In 2005, A&E ran a movie version of "Faith of My Fathers."
And McCain discussed that precise clip on CNN.
The actor playing McCain, asked to name the men in his squadron, says: "Starr; Greg; McGee; Davis ; Adderly; Brown; Ringo; Wood."
Cut back to real life. The CNN anchor asks McCain: "For those who don't know the story, were those NFL football players?"
"That was the starting lineup of the Green Bay Packers, the first Super Bowl champions, yes," McCain responded. But it's -- it was the best I could think of at the time."
The movie actually shows this act of defiance twice.
INTERROGATOR: The names of your squadron...
MCCAIN: Starr, Gregg...McGee, Davis...Adderley, Brown, Ringo, Wood.

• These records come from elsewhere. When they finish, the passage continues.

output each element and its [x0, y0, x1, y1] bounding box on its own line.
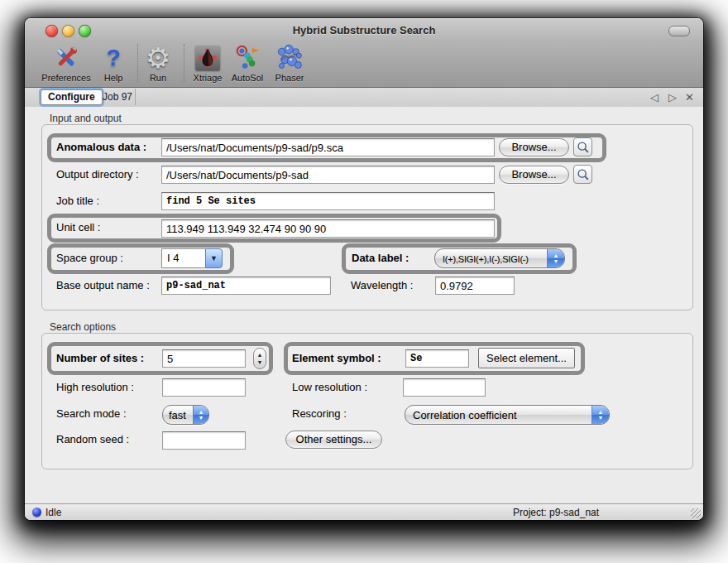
status-orb-icon	[32, 508, 41, 517]
tab-bar: Configure Job 97 ◁ ▷ ✕	[25, 88, 703, 108]
title-bar[interactable]: Hybrid Substructure Search	[25, 18, 703, 41]
low-res-label: Low resolution :	[292, 380, 367, 395]
run-label: Run	[140, 73, 176, 83]
wavelength-label: Wavelength :	[351, 278, 413, 293]
autosol-icon	[228, 43, 267, 73]
project-text: Project: p9-sad_nat	[513, 507, 599, 518]
browse-output-dir-button[interactable]: Browse...	[499, 166, 569, 184]
toolbar-separator	[184, 44, 184, 82]
xtriage-label: Xtriage	[187, 73, 228, 83]
preferences-label: Preferences	[40, 73, 93, 83]
help-label: Help	[95, 73, 132, 83]
phaser-button[interactable]: phaser Phaser	[271, 43, 309, 86]
autosol-button[interactable]: AutoSol	[228, 43, 267, 86]
resize-grip[interactable]	[691, 508, 701, 518]
num-sites-input[interactable]	[162, 349, 246, 368]
select-element-button[interactable]: Select element...	[478, 348, 575, 368]
toolbar-toggle-button[interactable]	[668, 26, 690, 36]
preferences-icon	[40, 43, 93, 73]
low-res-input[interactable]	[403, 378, 486, 397]
search-section-title: Search options	[50, 321, 116, 333]
tab-job-97[interactable]: Job 97	[99, 90, 136, 104]
random-seed-input[interactable]	[162, 431, 246, 450]
preview-anomalous-button[interactable]	[573, 137, 592, 156]
help-button[interactable]: ? Help	[95, 43, 132, 86]
element-symbol-input[interactable]	[405, 349, 469, 368]
phaser-label: Phaser	[271, 73, 309, 83]
job-title-input[interactable]	[161, 192, 495, 210]
status-text: Idle	[46, 507, 61, 518]
window-title: Hybrid Substructure Search	[25, 24, 703, 36]
high-res-input[interactable]	[162, 378, 246, 397]
status-bar: Idle Project: p9-sad_nat	[25, 503, 703, 520]
xtriage-button[interactable]: Xtriage	[187, 43, 228, 86]
output-dir-label: Output directory :	[56, 167, 139, 182]
popup-stepper-icon: ▲▼	[193, 406, 208, 424]
num-sites-stepper[interactable]: ▲▼	[253, 348, 266, 369]
high-res-label: High resolution :	[56, 380, 134, 395]
xtriage-icon	[187, 43, 228, 73]
wavelength-input[interactable]	[435, 277, 515, 295]
toolbar-separator	[137, 44, 138, 82]
search-mode-value: fast	[169, 406, 186, 424]
random-seed-label: Random seed :	[56, 432, 129, 447]
browse-anomalous-button[interactable]: Browse...	[499, 138, 569, 156]
magnifier-icon	[576, 140, 591, 155]
tab-separator	[135, 89, 136, 105]
rescoring-label: Rescoring :	[292, 407, 347, 421]
close-tab-icon[interactable]: ✕	[685, 90, 694, 104]
toolbar: Preferences ? Help ⚙ Run	[25, 41, 703, 88]
base-output-input[interactable]	[161, 277, 331, 295]
job-title-label: Job title :	[56, 194, 99, 209]
search-mode-label: Search mode :	[56, 407, 127, 421]
run-button[interactable]: ⚙ Run	[140, 43, 176, 86]
data-label-popup[interactable]: I(+),SIGI(+),I(-),SIGI(-) ▲▼	[434, 248, 565, 268]
tab-configure[interactable]: Configure	[41, 89, 103, 105]
configure-panel: Input and output Anomalous data : Browse…	[25, 107, 703, 503]
rescoring-value: Correlation coefficient	[413, 406, 517, 424]
phaser-icon: phaser	[271, 43, 309, 73]
help-icon: ?	[95, 43, 132, 73]
space-group-dropdown-icon[interactable]: ▼	[205, 248, 223, 268]
autosol-label: AutoSol	[228, 73, 267, 83]
element-symbol-label: Element symbol :	[292, 351, 381, 366]
data-label-label: Data label :	[352, 251, 409, 266]
prev-tab-icon[interactable]: ◁	[650, 90, 659, 104]
run-gear-icon: ⚙	[140, 43, 176, 73]
popup-stepper-icon: ▲▼	[592, 406, 609, 424]
next-tab-icon[interactable]: ▷	[668, 90, 677, 104]
data-label-value: I(+),SIGI(+),I(-),SIGI(-)	[443, 249, 529, 267]
anomalous-data-label: Anomalous data :	[56, 140, 146, 155]
search-mode-popup[interactable]: fast ▲▼	[162, 405, 209, 425]
preview-output-dir-button[interactable]	[573, 165, 592, 184]
magnifier-icon	[576, 167, 591, 182]
output-dir-input[interactable]	[161, 166, 495, 184]
space-group-label: Space group :	[56, 251, 123, 266]
base-output-label: Base output name :	[56, 278, 150, 293]
preferences-button[interactable]: Preferences	[40, 43, 93, 86]
num-sites-label: Number of sites :	[56, 351, 144, 366]
other-settings-button[interactable]: Other settings...	[285, 431, 382, 449]
unit-cell-input[interactable]	[161, 219, 495, 238]
app-window: Hybrid Substructure Search Preferences ?…	[25, 18, 703, 520]
anomalous-data-input[interactable]	[161, 138, 495, 156]
io-section-title: Input and output	[50, 113, 122, 124]
unit-cell-label: Unit cell :	[56, 220, 100, 235]
rescoring-popup[interactable]: Correlation coefficient ▲▼	[405, 405, 610, 425]
space-group-value[interactable]: I 4	[161, 248, 205, 268]
popup-stepper-icon: ▲▼	[547, 249, 564, 267]
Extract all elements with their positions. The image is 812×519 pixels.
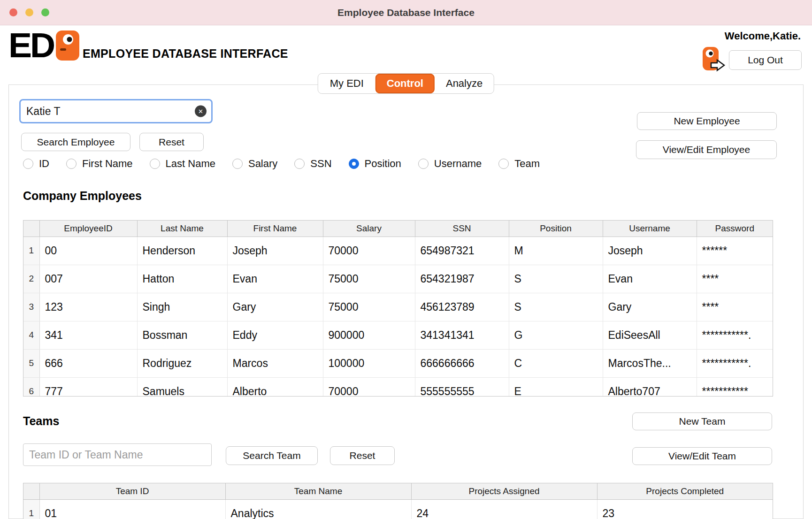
radio-label: Team bbox=[514, 158, 540, 170]
radio-position[interactable]: Position bbox=[349, 158, 401, 170]
radio-circle-icon bbox=[232, 159, 243, 169]
table-cell: 75000 bbox=[323, 293, 415, 321]
table-cell: 341 bbox=[39, 321, 137, 349]
column-header[interactable]: Last Name bbox=[137, 221, 227, 237]
search-team-button[interactable]: Search Team bbox=[226, 446, 318, 465]
table-row[interactable]: 4341BossmanEddy900000341341341GEdiSeesAl… bbox=[23, 321, 773, 349]
column-header[interactable]: Username bbox=[603, 221, 697, 237]
table-row[interactable]: 3123SinghGary75000456123789SGary**** bbox=[23, 293, 773, 321]
table-row[interactable]: 5666RodriguezMarcos100000666666666CMarco… bbox=[23, 349, 773, 377]
table-cell: 654321987 bbox=[415, 265, 509, 293]
column-header[interactable]: Password bbox=[697, 221, 773, 237]
column-header[interactable]: SSN bbox=[415, 221, 509, 237]
table-cell: 666666666 bbox=[415, 349, 509, 377]
employees-heading: Company Employees bbox=[23, 189, 142, 203]
radio-label: First Name bbox=[82, 158, 133, 170]
minimize-button[interactable] bbox=[25, 8, 33, 16]
radio-ssn[interactable]: SSN bbox=[294, 158, 331, 170]
tab-my-edi[interactable]: My EDI bbox=[318, 74, 375, 93]
table-cell: G bbox=[509, 321, 603, 349]
row-number: 1 bbox=[23, 237, 39, 265]
search-employee-button[interactable]: Search Employee bbox=[21, 133, 130, 151]
table-cell: 24 bbox=[411, 499, 597, 519]
clear-search-icon[interactable]: ✕ bbox=[195, 106, 207, 117]
new-team-button[interactable]: New Team bbox=[632, 412, 772, 430]
radio-last-name[interactable]: Last Name bbox=[150, 158, 215, 170]
table-cell: 666 bbox=[39, 349, 137, 377]
teams-table: Team IDTeam NameProjects AssignedProject… bbox=[23, 483, 773, 519]
table-cell: 75000 bbox=[323, 265, 415, 293]
radio-label: SSN bbox=[310, 158, 331, 170]
new-employee-button[interactable]: New Employee bbox=[637, 112, 777, 130]
reset-team-button[interactable]: Reset bbox=[330, 446, 395, 465]
table-cell: 70000 bbox=[323, 377, 415, 397]
radio-label: Last Name bbox=[166, 158, 215, 170]
table-cell: C bbox=[509, 349, 603, 377]
column-header[interactable]: Team Name bbox=[225, 483, 411, 499]
radio-salary[interactable]: Salary bbox=[232, 158, 277, 170]
radio-team[interactable]: Team bbox=[498, 158, 540, 170]
table-cell: Evan bbox=[227, 265, 323, 293]
employee-search-input[interactable] bbox=[19, 99, 213, 123]
column-header[interactable]: Team ID bbox=[39, 483, 225, 499]
column-header[interactable]: Position bbox=[509, 221, 603, 237]
table-cell: Alberto bbox=[227, 377, 323, 397]
table-cell: **** bbox=[697, 293, 773, 321]
tab-analyze[interactable]: Analyze bbox=[435, 74, 494, 93]
row-number-header bbox=[23, 483, 39, 499]
row-number: 6 bbox=[23, 377, 39, 397]
edi-robot-arrow-icon bbox=[702, 46, 726, 74]
table-cell: 777 bbox=[39, 377, 137, 397]
app-logo: ED bbox=[8, 28, 80, 63]
view-edit-employee-button[interactable]: View/Edit Employee bbox=[636, 140, 777, 159]
radio-circle-icon bbox=[23, 159, 33, 169]
table-cell: S bbox=[509, 265, 603, 293]
column-header[interactable]: EmployeeID bbox=[39, 221, 137, 237]
radio-first-name[interactable]: First Name bbox=[66, 158, 133, 170]
window-title: Employee Database Interface bbox=[337, 7, 475, 18]
table-row[interactable]: 101Analytics2423 bbox=[23, 499, 773, 519]
tab-bar: My EDIControlAnalyze bbox=[318, 73, 494, 94]
radio-username[interactable]: Username bbox=[418, 158, 482, 170]
column-header[interactable]: Projects Assigned bbox=[411, 483, 597, 499]
radio-label: Username bbox=[434, 158, 482, 170]
zoom-button[interactable] bbox=[41, 8, 49, 16]
table-cell: Hatton bbox=[137, 265, 227, 293]
table-row[interactable]: 2007HattonEvan75000654321987SEvan**** bbox=[23, 265, 773, 293]
table-cell: 00 bbox=[39, 237, 137, 265]
window-controls bbox=[9, 0, 49, 25]
tab-control[interactable]: Control bbox=[375, 74, 435, 93]
table-header-row: EmployeeIDLast NameFirst NameSalarySSNPo… bbox=[23, 221, 773, 237]
table-row[interactable]: 100HendersonJoseph70000654987321MJoseph*… bbox=[23, 237, 773, 265]
column-header[interactable]: Projects Completed bbox=[597, 483, 773, 499]
table-cell: Joseph bbox=[603, 237, 697, 265]
edi-robot-icon bbox=[55, 30, 80, 63]
view-edit-team-button[interactable]: View/Edit Team bbox=[632, 447, 772, 465]
table-cell: 007 bbox=[39, 265, 137, 293]
close-button[interactable] bbox=[9, 8, 17, 16]
table-cell: E bbox=[509, 377, 603, 397]
radio-id[interactable]: ID bbox=[23, 158, 49, 170]
radio-circle-icon bbox=[66, 159, 77, 169]
table-cell: Gary bbox=[603, 293, 697, 321]
table-cell: Singh bbox=[137, 293, 227, 321]
welcome-text: Welcome,Katie. bbox=[725, 30, 801, 42]
table-cell: 456123789 bbox=[415, 293, 509, 321]
row-number-header bbox=[23, 221, 39, 237]
column-header[interactable]: Salary bbox=[323, 221, 415, 237]
table-cell: ***********. bbox=[697, 321, 773, 349]
table-row[interactable]: 6777SamuelsAlberto70000555555555EAlberto… bbox=[23, 377, 773, 397]
reset-employee-button[interactable]: Reset bbox=[139, 133, 204, 151]
table-cell: Joseph bbox=[227, 237, 323, 265]
team-search-input[interactable] bbox=[23, 443, 212, 466]
table-cell: Bossman bbox=[137, 321, 227, 349]
radio-label: Salary bbox=[248, 158, 277, 170]
app-title: EMPLOYEE DATABASE INTERFACE bbox=[83, 47, 288, 61]
table-header-row: Team IDTeam NameProjects AssignedProject… bbox=[23, 483, 773, 499]
table-cell: Henderson bbox=[137, 237, 227, 265]
table-cell: 341341341 bbox=[415, 321, 509, 349]
logout-button[interactable]: Log Out bbox=[729, 50, 802, 70]
column-header[interactable]: First Name bbox=[227, 221, 323, 237]
titlebar: Employee Database Interface bbox=[0, 0, 812, 25]
table-cell: Eddy bbox=[227, 321, 323, 349]
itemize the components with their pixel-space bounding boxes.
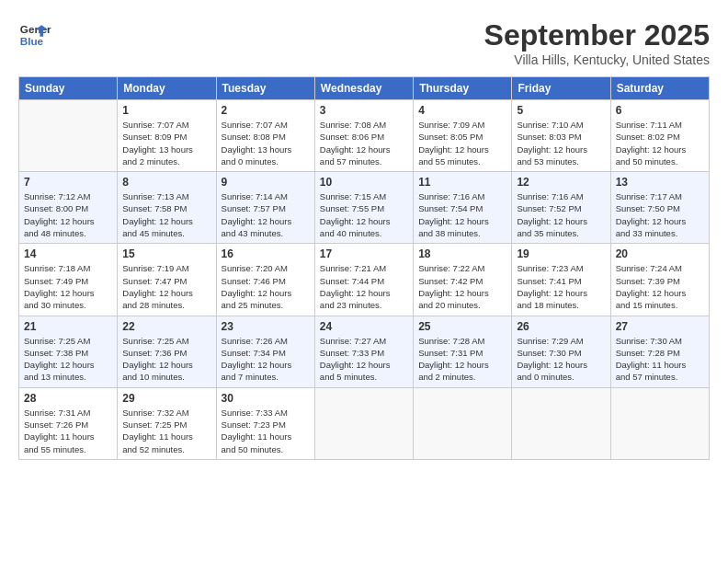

INTERROGATOR: Ten points, McCain.
MCCAIN: Ray Nitschke, our C.O.
OK, that would actually end a Democrat's career, permanently. I remember all the jokes about Cheese Whiz and Lambert Field with John Kerry, and Al Gore inventing the Internet or being the model for Love Story. This is far worse, actually, considering it's PART OF HIS ARGUMENT AGAINST TORTURE.
Explaining why he thinks torture can result in erroneous information, McCain wrote in Newsweek in 2005, "In my experience, abuse of prisoners often produces bad intelligence because under torture a person will say anything he thinks his captors want to hear--whether it is true or false--if he believes it will relieve his suffering. I was once physically coerced to provide my enemies with the names of the members of my flight squadron, information that had little if any value to my enemies as actionable intelligence. But I did not refuse, or repeat my insistence that I was required under the Geneva Conventions to provide my captors only with my name, rank and serial number. Instead, I gave them the names of the Green Bay Packers' offensive line, knowing that providing them false information was sufficient to suspend the abuse."
I understand that the media really like BBQ, and loves to sit in the front of the plane. But if they took the rib-colored glasses off for a second, they'd see that this guy is maybe the worst Presidential candidate of my lifetime. And they'd bother to report a little truth about his evasions, lies, and missteps.